My thought process is the following: I learnt two commands are for program memory access: MOVP and MOVP3.
MOVP3 seems to allow access to page 3 of the program memory.. but that means it can not access all of program memory if I am not wrong.
So it is not useful for this purpose.

so this leaves only the MOVP command... but the problem is MOVP only allows to access  program code in an area of one page around
the current program counter value. So this is a big limitation.

Initially I was searching for a construct with for-loops and a single read program memory command which access all of ROM.....
like I would do it in C. But now given the limitations of MOVP I actually think the only way to achieve the checksum over the whole ROM is
to split and spread the checksum calculation routine over the whole ROM (each page must contain one part of the routine).
And then each part of the routine has a jump command to the next part. 
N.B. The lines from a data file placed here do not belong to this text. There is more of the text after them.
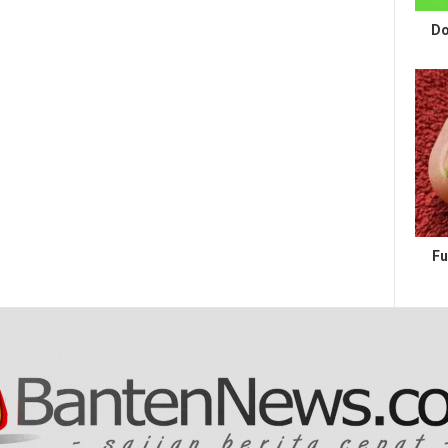
Do
Fu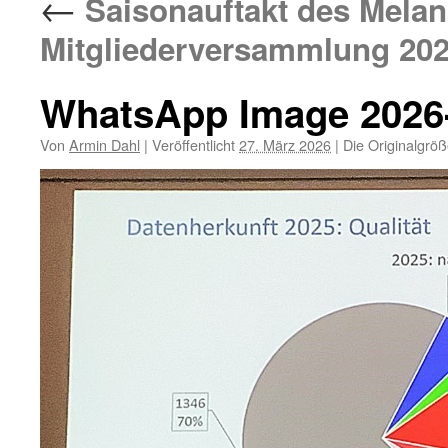
←
Saisonauftakt des Melan
Mitgliederversammlung 202
WhatsApp Image 2026-0
Von
Armin Dahl
|
Veröffentlicht
27. März 2026
|
Die Originalgröß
I think the following codes parts take part in the ROM checksum calculation: (3 example blocks)

L00FC:
00FC : FF      " "      mov   a,r7
00FD : A3      " "      movp   a,@a
00FE : 7E      "~"      addc   a,r6
00FF : AE      " "      mov   r6,a
0100 : FF      " "      mov   a,r7
0101 : A3      " "      movp   a,@a
0102 : 7E      "~"      addc   a,r6
0103 : AE      " "      mov   r6,a
0104 : 44 FC      "D "      jmp   L02FC

02FC            L02FC:
02FC : FF      " "      mov   a,r7
02FD : A3      " "      movp   a,@a
02FE : 7E      "~"      addc   a,r6
02FF : AE      " "      mov   r6,a
0300 : FF      " "      mov   a,r7
0301            L0301:
0301 : A3      " "      movp   a,@a
0302 : 7E      "~"      addc   a,r6
0303 : AE      " "      mov   r6,a
0304 : 84 FC      "  "      jmp   L04FC

04FC            L04FC:
04FC : FF      " "      mov   a,r7
04FD : A3      " "      movp   a,@a
04FE : 7E      "~"      addc   a,r6
04FF : AE      " "      mov   r6,a
0500 : FF      " "      mov   a,r7
0501 : A3      " "      movp   a,@a
0502 : 7E      "~"      addc   a,r6
0503 : AE      " "      mov   r6,a
0504 : C4 FD      "  "      jmp   L06FD

as can be seen one block jumps to the next block. you also wrote that the checksum is done by adding up to a sum, and also that the carry is added to the next byte.
So after the movp is an addition which fits to your description. Simular blocks like above can also be found at other program memory locations.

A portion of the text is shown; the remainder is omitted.